**WORK TO BE COMPLETED:** What lines in the records below hold the string "Minus"? Please show them.

Records drawn from a dataset:
=-=-=-=-=

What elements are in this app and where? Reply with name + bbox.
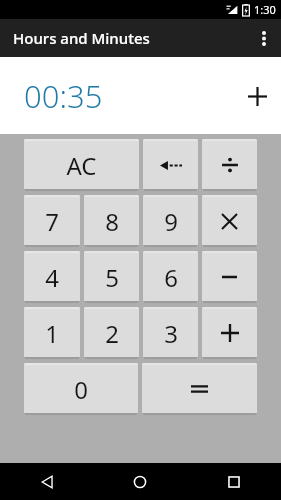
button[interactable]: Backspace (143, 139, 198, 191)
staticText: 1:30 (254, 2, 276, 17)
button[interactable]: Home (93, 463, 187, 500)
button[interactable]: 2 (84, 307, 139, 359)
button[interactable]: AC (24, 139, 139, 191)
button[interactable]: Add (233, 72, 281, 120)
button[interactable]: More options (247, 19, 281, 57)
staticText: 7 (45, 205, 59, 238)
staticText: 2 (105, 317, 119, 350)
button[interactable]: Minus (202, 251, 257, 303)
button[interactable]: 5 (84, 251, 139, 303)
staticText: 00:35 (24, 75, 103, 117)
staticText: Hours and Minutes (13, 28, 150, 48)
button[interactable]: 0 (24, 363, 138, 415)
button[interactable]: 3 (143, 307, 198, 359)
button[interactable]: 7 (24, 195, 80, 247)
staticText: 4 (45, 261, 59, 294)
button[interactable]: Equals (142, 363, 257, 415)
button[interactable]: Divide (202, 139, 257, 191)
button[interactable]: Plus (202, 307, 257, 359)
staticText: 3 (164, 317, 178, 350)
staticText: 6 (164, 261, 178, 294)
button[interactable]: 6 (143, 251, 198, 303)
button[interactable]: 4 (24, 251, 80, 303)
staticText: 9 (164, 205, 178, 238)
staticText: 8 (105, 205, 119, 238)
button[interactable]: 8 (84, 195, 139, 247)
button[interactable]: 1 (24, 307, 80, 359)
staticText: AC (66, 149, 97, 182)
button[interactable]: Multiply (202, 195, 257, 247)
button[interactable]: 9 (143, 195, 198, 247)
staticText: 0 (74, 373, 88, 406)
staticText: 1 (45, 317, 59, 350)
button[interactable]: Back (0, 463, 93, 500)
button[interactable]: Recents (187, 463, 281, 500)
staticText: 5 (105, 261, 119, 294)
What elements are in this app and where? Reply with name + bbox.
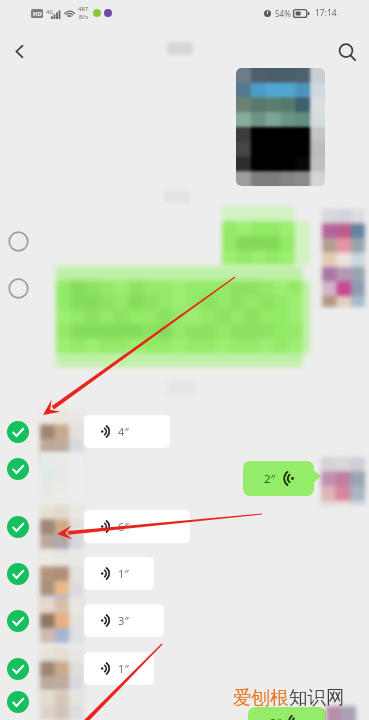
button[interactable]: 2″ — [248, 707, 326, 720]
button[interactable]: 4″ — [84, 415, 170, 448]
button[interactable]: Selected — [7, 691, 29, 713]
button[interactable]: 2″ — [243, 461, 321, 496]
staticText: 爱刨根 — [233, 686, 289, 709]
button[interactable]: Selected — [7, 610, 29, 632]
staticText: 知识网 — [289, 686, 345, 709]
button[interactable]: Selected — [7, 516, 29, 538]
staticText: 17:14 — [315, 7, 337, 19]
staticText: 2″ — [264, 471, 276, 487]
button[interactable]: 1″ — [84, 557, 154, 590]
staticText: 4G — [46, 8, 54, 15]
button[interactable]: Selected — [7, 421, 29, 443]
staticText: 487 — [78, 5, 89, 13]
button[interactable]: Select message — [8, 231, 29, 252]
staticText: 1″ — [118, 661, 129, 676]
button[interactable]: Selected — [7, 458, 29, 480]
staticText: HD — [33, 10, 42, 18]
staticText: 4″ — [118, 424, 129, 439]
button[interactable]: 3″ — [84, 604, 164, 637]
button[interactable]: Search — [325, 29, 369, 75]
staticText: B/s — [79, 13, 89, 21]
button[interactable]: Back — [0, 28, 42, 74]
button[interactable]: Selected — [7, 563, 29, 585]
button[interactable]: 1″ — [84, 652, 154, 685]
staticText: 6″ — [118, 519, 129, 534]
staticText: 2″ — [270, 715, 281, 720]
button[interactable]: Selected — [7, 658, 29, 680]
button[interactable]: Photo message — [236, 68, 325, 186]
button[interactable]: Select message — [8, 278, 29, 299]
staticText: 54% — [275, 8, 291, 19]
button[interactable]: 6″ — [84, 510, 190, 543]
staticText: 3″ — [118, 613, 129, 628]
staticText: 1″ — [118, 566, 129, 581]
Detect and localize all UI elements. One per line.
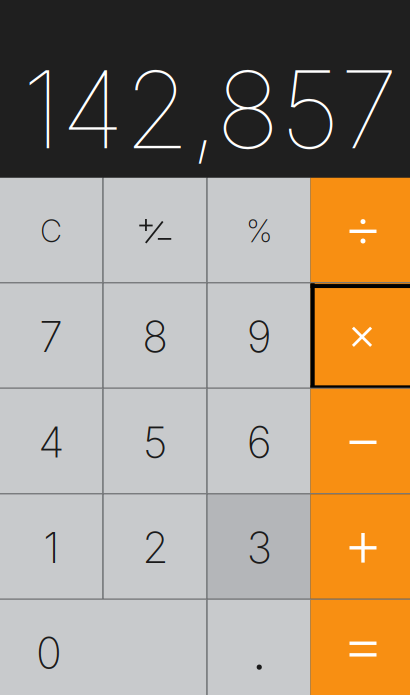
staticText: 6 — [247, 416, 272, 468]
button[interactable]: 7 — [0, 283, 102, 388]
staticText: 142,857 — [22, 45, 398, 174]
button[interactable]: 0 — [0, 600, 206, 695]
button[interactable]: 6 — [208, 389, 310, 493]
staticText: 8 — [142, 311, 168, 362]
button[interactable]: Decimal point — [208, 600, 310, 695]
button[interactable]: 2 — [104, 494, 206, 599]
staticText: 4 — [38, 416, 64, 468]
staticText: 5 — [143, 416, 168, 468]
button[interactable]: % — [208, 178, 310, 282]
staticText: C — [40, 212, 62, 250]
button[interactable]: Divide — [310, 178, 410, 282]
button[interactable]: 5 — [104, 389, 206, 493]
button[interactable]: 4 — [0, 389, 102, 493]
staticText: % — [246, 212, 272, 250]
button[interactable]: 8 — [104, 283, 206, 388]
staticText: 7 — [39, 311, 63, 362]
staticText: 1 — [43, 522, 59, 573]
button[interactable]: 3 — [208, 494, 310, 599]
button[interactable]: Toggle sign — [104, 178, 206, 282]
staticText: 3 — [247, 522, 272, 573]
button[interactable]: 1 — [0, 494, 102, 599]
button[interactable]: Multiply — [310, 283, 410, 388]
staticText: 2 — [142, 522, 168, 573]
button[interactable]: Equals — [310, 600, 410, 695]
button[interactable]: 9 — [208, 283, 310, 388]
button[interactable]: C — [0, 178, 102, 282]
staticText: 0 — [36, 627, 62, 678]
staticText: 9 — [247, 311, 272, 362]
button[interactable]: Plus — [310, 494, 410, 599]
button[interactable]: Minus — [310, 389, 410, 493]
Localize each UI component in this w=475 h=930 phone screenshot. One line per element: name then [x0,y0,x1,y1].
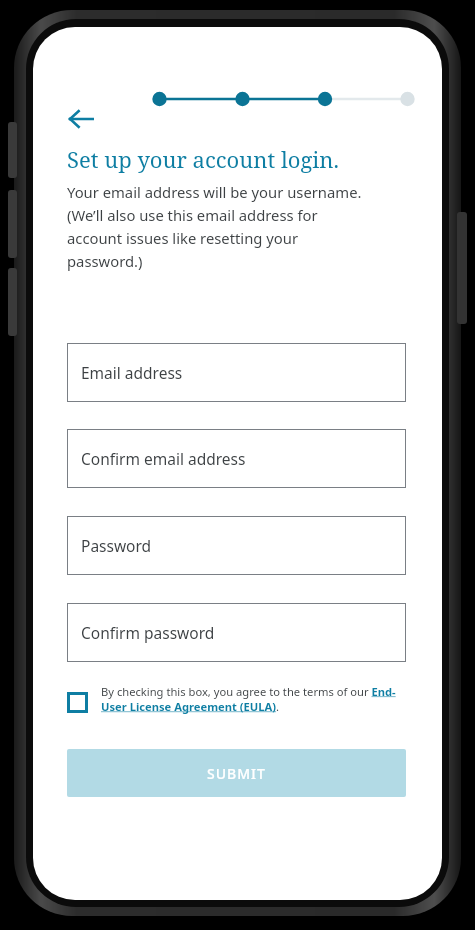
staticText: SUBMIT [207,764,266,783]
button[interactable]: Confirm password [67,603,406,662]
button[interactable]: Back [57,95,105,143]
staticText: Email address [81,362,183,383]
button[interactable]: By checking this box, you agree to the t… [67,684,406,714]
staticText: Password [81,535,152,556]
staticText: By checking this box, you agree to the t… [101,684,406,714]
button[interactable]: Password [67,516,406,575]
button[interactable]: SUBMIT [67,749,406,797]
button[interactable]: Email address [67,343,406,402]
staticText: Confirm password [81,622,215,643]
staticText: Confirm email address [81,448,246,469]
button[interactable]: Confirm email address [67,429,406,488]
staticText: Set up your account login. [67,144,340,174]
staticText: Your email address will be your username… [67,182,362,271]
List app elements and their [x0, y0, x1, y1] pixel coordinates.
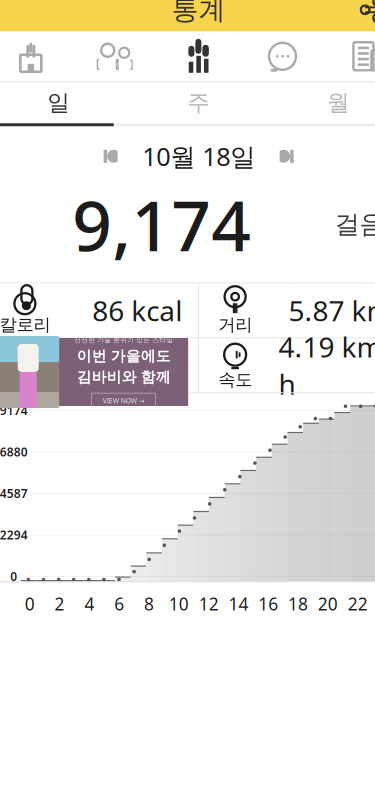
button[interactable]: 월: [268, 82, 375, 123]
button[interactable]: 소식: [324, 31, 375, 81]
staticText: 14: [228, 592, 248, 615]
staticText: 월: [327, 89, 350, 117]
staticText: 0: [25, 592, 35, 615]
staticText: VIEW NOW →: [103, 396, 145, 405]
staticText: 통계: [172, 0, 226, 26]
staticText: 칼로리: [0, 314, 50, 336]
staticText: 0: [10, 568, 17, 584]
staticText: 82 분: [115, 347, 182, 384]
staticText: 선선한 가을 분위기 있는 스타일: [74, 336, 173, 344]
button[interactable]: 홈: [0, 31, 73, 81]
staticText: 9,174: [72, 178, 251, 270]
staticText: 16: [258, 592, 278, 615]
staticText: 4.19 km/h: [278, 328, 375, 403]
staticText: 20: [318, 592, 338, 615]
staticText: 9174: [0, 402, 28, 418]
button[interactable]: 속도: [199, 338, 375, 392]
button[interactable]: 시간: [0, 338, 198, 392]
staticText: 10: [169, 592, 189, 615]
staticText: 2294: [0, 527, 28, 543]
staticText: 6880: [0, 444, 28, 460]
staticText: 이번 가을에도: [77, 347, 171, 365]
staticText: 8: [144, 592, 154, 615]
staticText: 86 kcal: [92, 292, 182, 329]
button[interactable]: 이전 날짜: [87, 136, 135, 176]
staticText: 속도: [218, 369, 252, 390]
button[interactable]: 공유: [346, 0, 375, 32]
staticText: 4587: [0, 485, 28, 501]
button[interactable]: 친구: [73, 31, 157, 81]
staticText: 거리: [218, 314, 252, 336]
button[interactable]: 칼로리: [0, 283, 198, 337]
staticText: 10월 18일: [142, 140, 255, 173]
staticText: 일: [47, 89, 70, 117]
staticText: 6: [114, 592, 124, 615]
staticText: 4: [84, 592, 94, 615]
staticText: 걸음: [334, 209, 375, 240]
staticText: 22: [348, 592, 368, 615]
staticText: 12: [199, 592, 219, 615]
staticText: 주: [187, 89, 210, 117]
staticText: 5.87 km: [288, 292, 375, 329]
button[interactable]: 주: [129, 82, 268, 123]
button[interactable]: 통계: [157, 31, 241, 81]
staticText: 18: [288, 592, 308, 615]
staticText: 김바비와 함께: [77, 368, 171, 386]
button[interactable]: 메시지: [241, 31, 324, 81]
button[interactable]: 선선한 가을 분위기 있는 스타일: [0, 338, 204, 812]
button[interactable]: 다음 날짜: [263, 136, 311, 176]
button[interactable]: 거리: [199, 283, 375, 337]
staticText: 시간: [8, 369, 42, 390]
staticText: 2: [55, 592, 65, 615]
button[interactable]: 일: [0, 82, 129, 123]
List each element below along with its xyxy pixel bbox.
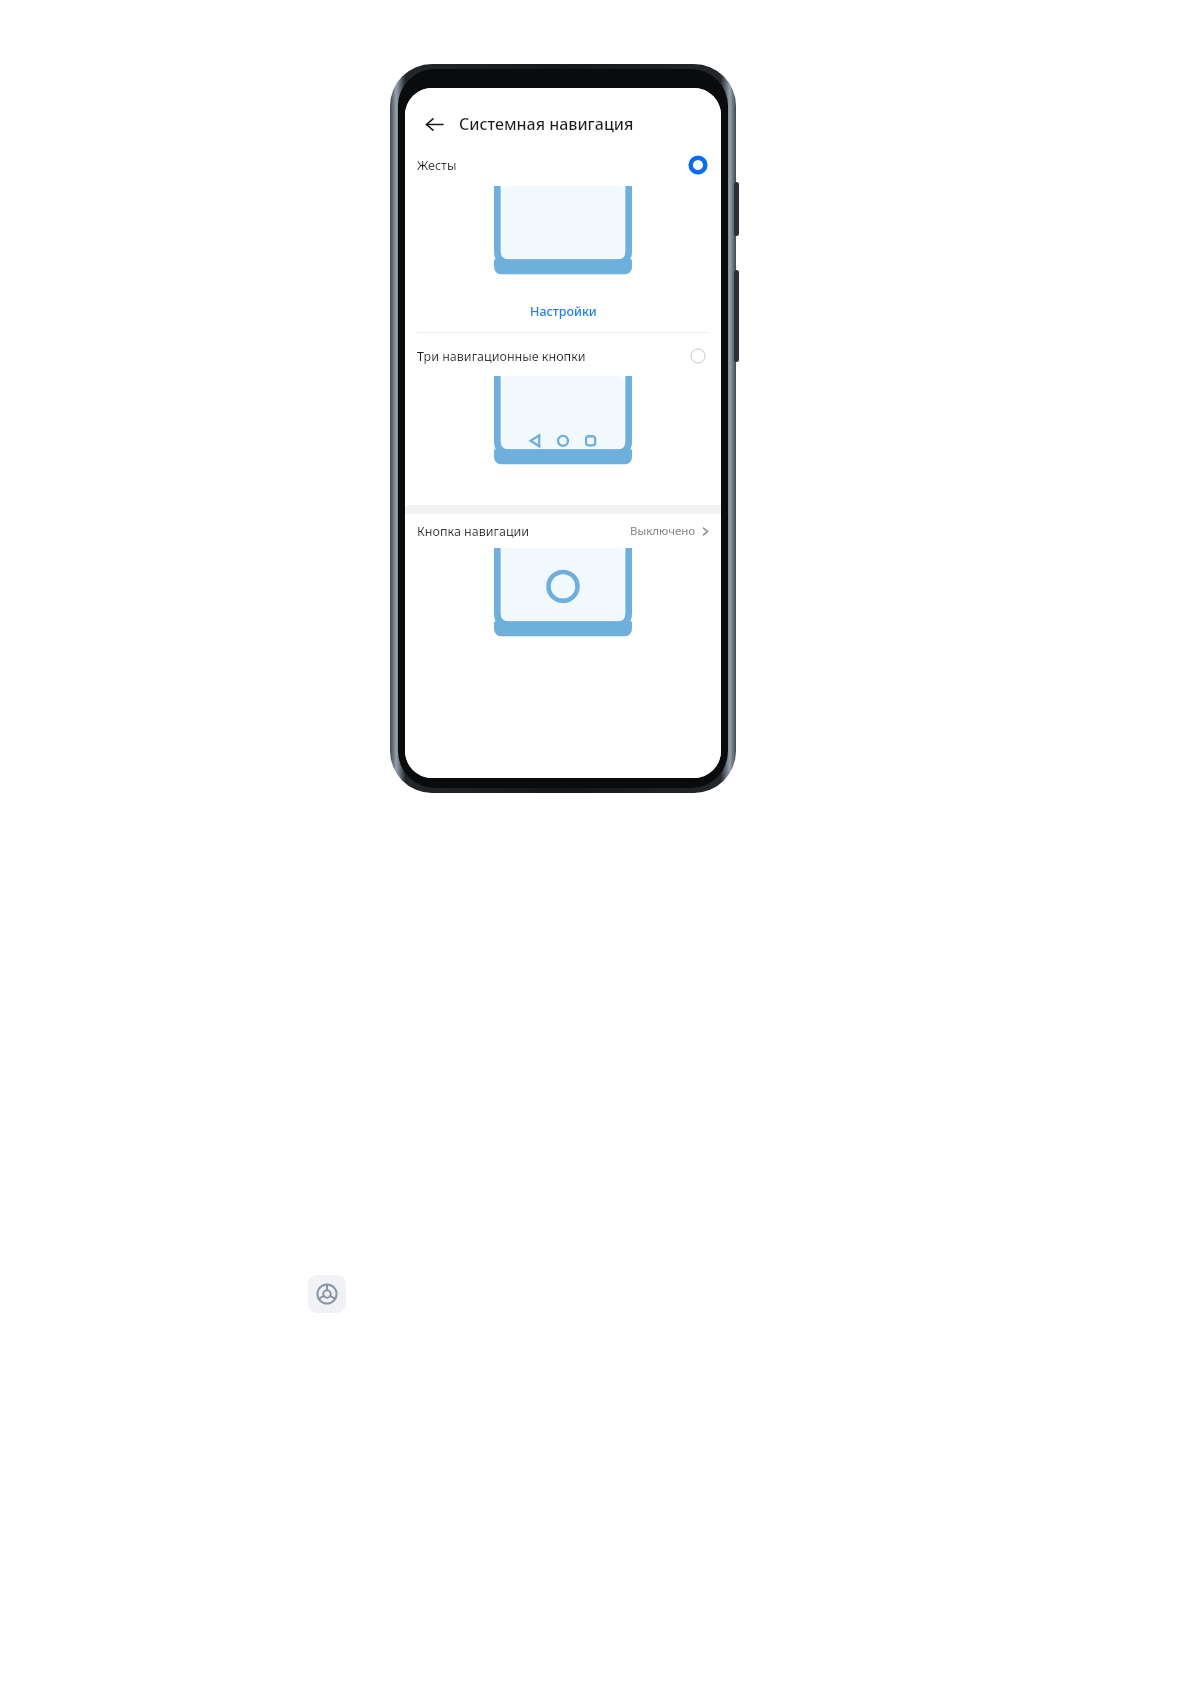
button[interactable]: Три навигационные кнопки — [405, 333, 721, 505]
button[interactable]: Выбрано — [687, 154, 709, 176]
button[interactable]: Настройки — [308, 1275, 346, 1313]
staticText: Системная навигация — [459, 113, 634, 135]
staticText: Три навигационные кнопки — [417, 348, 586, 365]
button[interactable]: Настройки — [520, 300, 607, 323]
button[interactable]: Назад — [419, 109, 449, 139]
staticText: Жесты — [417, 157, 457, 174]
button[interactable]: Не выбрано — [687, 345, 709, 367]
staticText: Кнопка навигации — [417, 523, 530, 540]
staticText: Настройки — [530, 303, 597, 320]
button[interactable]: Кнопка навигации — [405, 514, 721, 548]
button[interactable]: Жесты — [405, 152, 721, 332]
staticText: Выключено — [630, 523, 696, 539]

=-=-=-=-=

**ANSWER SECTION:**
button[interactable]: Minus (202, 251, 257, 303)
button[interactable]: Minus — [310, 389, 410, 493]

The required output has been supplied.